In line with the ongoing Tokyo Olympics, there are a wide array of sports enjoyed across Japan. Sports in Japan are a significant part of the Japanese culture, with the Japanese enjoying, and participating in, both traditional sports such as sumo wrestling and martial arts and non-traditional Western sports such as baseball and football.
Sumo wrestling is the most renowned and is considered to be Japan’s national sport. When travelling to Japan we recommend exploring some of their traditional sports to get a truly authentic experience of Japan and its sporting history. See our top six sports to explore around the country:
The fundamental principle of Aikido is: do not fight force with force. The sport focuses on perfecting form meaning that it is not as physical as Judo or Karate. It incorporates dynamic throws, locks, pins and pressure points to effortlessly overcome an opponent. Aikido does not rely on strength and size, but rather on movement, techniques and timing meaning that you can learn and master it irrespective of your age or gender. The founder of Aikido, Morihei Ueshiba developed its principles and techniques to resolve conflict as peacefully as possible. His philosophy was that the true aim of Aikido and self-defence should not be to destroy or ‘win’ over an opponent, but rather, improve and better oneself mentally, physically and spiritually in order to be a better human being. Visitors can take part in a number of workshops, Kated, located in Osaka, offering workshops where participants will be mentored by an Aikido master through a morning of practice at a private dojo, to fully understand why this noble martial art promotes peace.
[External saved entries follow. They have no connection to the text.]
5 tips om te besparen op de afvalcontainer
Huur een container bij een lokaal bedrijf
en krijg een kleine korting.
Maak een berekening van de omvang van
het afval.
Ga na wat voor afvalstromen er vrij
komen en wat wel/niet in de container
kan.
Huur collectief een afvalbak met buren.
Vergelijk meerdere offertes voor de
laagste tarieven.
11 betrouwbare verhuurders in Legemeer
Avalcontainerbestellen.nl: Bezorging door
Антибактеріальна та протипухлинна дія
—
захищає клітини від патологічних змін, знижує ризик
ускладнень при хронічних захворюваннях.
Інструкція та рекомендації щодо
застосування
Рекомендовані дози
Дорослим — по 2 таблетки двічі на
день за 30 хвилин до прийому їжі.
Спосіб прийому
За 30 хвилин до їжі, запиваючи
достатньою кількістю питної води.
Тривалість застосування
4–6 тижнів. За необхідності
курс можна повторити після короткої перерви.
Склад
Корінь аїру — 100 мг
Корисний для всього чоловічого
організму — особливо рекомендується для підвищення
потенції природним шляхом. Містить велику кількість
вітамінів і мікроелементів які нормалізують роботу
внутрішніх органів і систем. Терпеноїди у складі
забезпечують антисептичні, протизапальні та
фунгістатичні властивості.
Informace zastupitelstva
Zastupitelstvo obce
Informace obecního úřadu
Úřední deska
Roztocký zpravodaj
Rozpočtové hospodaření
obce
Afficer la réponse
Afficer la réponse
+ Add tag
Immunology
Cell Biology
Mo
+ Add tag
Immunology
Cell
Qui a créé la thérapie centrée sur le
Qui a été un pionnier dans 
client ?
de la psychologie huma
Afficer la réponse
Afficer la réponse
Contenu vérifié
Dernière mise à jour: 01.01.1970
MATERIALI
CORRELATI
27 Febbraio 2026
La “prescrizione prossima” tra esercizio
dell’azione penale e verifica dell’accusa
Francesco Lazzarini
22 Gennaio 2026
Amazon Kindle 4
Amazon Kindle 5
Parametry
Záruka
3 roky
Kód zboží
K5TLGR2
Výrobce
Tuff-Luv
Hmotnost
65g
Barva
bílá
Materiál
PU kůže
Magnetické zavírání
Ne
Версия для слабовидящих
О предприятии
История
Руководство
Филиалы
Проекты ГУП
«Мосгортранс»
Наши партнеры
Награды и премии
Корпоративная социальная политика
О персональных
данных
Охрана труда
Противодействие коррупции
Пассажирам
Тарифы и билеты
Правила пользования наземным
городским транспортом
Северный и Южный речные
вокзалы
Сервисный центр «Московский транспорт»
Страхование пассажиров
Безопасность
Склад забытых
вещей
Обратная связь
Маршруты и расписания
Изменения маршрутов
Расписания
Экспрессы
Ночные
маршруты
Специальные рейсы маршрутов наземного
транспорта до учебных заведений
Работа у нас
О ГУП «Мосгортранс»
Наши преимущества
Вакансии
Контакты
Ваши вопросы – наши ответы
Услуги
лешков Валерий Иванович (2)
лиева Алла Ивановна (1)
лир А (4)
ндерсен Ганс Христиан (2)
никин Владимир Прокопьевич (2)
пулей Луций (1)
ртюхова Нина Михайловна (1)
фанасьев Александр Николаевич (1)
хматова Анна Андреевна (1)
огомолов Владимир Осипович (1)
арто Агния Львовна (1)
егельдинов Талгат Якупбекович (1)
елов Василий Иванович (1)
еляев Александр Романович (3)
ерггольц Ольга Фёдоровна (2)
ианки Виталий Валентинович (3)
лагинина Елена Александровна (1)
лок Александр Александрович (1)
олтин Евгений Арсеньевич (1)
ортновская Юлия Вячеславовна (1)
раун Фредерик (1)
Judo is one of the most famous of the Japanese martial arts, it remains a strong element of the country’s sports fabric and is a major focus throughout the country. Judo was established in 1882 by combining jujitsu, a form of wrestling, with mental discipline. The basic principle is the use of self-defence techniques countering your opponent’s offence.
The judoka wear coloured obi belts to show his or her level of ability—white for beginners and black for advanced. For those who want to embark on a Judo journey, the Kodokan Judo Institute, located in Tokyo, offers three to six-day summer courses where participants learn about its techniques, take part in lectures on its history and more.
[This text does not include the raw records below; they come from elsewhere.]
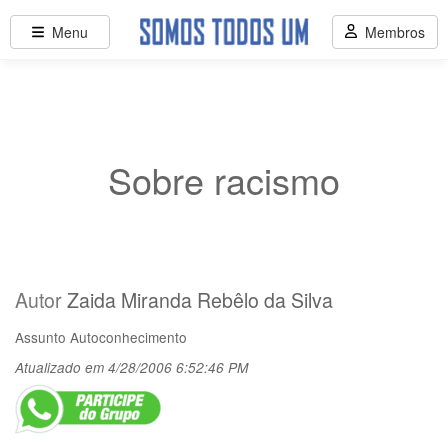
Menu
Membros
Sobre racismo
Autor
Zaida Miranda Rebêlo da Silva
Assunto
Autoconhecimento
Atualizado em 4/28/2006 6:52:46 PM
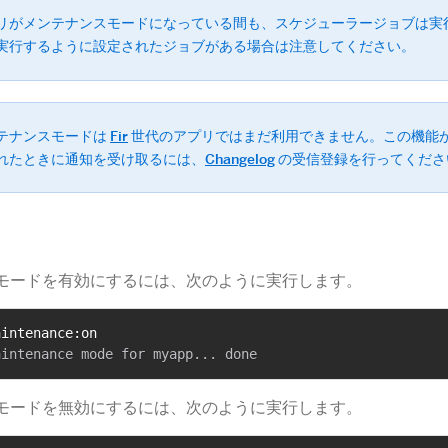
リがメンテナンスモードになっている間も、スケジューラージョブは実
実行するように設定されたジョブがある場合は注意してください。
テナンスモードは
Fir
​ 世代のアプリではまだ利用できません。この機能が F
れたときに通知を受け取るには、
Changelog
​ の受信登録を行ってくだ
モードを有効にするには、次のように実行します。
aintenance:on
モードを無効にするには、次のように実行します。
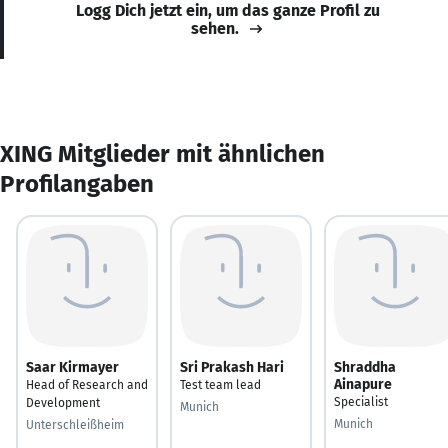
Logg Dich jetzt ein, um das ganze Profil zu
sehen.
XING Mitglieder mit ähnlichen
Profilangaben
Saar Kirmayer
Sri Prakash Hari
Shraddha
Ainapure
Head of Research and
Test team lead
Specialist
Development
Munich
Munich
Unterschleißheim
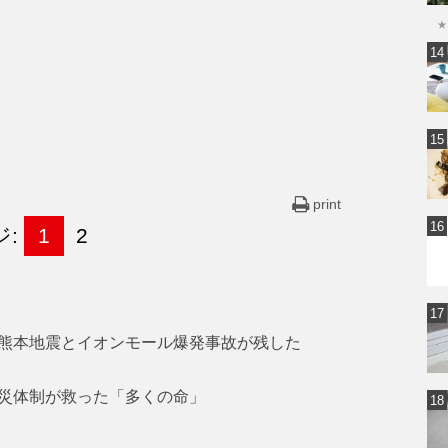
★
print
ジ:
1
2
熊本地震とイオンモール爆発事故が残した
災体制が救った「多くの命」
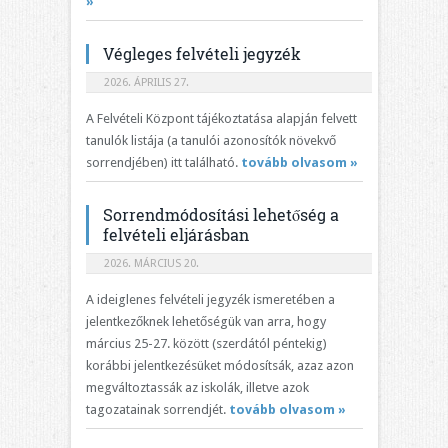
»
Végleges felvételi jegyzék
2026. ÁPRILIS 27.
A Felvételi Központ tájékoztatása alapján felvett
tanulók listája (a tanulói azonosítók növekvő
sorrendjében) itt található.
tovább olvasom »
Sorrendmódosítási lehetőség a
felvételi eljárásban
2026. MÁRCIUS 20.
A ideiglenes felvételi jegyzék ismeretében a
jelentkezőknek lehetőségük van arra, hogy
március 25-27. között (szerdától péntekig)
korábbi jelentkezésüket módosítsák, azaz azon
megváltoztassák az iskolák, illetve azok
tagozatainak sorrendjét.
tovább olvasom »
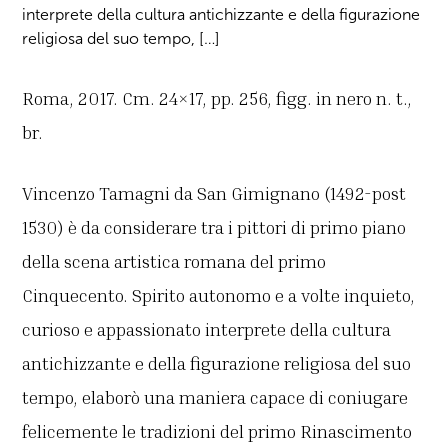
interprete della cultura antichizzante e della figurazione
religiosa del suo tempo, […]
Roma, 2017. Cm. 24×17, pp. 256, figg. in nero n. t.,
br.
Vincenzo Tamagni da San Gimignano (1492-post
1530) è da considerare tra i pittori di primo piano
della scena artistica romana del primo
Cinquecento. Spirito autonomo e a volte inquieto,
curioso e appassionato interprete della cultura
antichizzante e della figurazione religiosa del suo
tempo, elaborò una maniera capace di coniugare
felicemente le tradizioni del primo Rinascimento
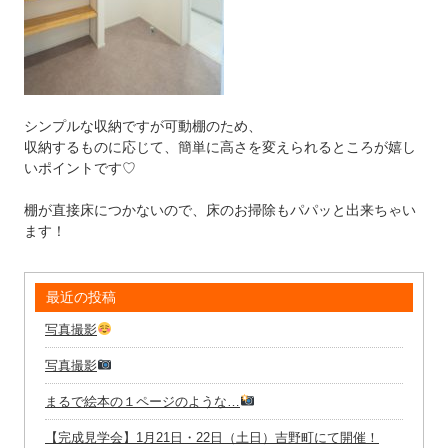
シンプルな収納ですが可動棚のため、
収納するものに応じて、簡単に高さを変えられるところが嬉し
いポイントです♡
棚が直接床につかないので、床のお掃除もパパッと出来ちゃい
ます！
最近の投稿
写真撮影
写真撮影
まるで絵本の１ページのような…
【完成見学会】1月21日・22日（土日）吉野町にて開催！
Karate is a combative sport that originated in Okinawa in the 14th century. No protection is worn and competitors can only use their hands and fists. Compared to other combative sports, karate is a more practical martial art. Those who want to try the sport can visit Okinawa Karate Kaikan, a modern complex located just south of Naha.
The facility is dedicated to preserving the history of karate and teaching its students and visitors the unique culture and philosophy of the art so they may teach it to others when they return home. Okinawa Karate Kaikan features multiple training rooms, an outdoor training area, and a reference room where visitors can study the history of karate and watch videos of masters practising various techniques.
Kendo is best described as fencing with a Japanese twist. It originates from kenjutsu or swordsmanship, the most important martial art of the samurai. With ties to the samurai who fought and served the lords of Japan for centuries, kendo is a discipline with a great sense of tradition.
Kendo doesn’t really have the spiritual or religious ties that activities like calligraphy or sumo do, but still teaches concepts such as discipline and respect. Competitors wear special protective gear and strike at their opponent’s head, chest or hand with a bamboo sword. Today, it is widely practised within Japan and has spread to many other nations across the world.
The Kiba Dakyu is part of the summer festivities held at Chojasan Shinra Shrine for the Sansha Taisai Festival in Hachinohe. Hachinohe is one of the three places in Japan that continue this traditional folk sport. Similar to polo, Dakyu is played on a 20m x 50m field with four to five players on each team. Players ride horses while trying to catch a ball with a long pole that is a cross between lacrosse and polo and get it to the goal. Sansha Taisai Festival takes place from 31 July – 4 August, with Kiba Dakyu taking place on 2 August.
Sumo wrestling is Japan’s national sport, two-week tournaments of the sport are held six times a year in four different locations; Tokyo, Osaka, Nagoya and Fukuoka. While a single bout of highly technical pushing and shoving can be over in mere seconds, the ritualistic aspect of the sport makes for an engrossing spectacle and is a must-do when visiting Japan.
Due to its popularity, it is advised to book tickets to matches in advance. Seat prices vary depending on how close you sit, however even if you find yourself a little set back from the action, the sheer force of two man-mountains colliding at ferocious speed sends shockwaves around the entire arena.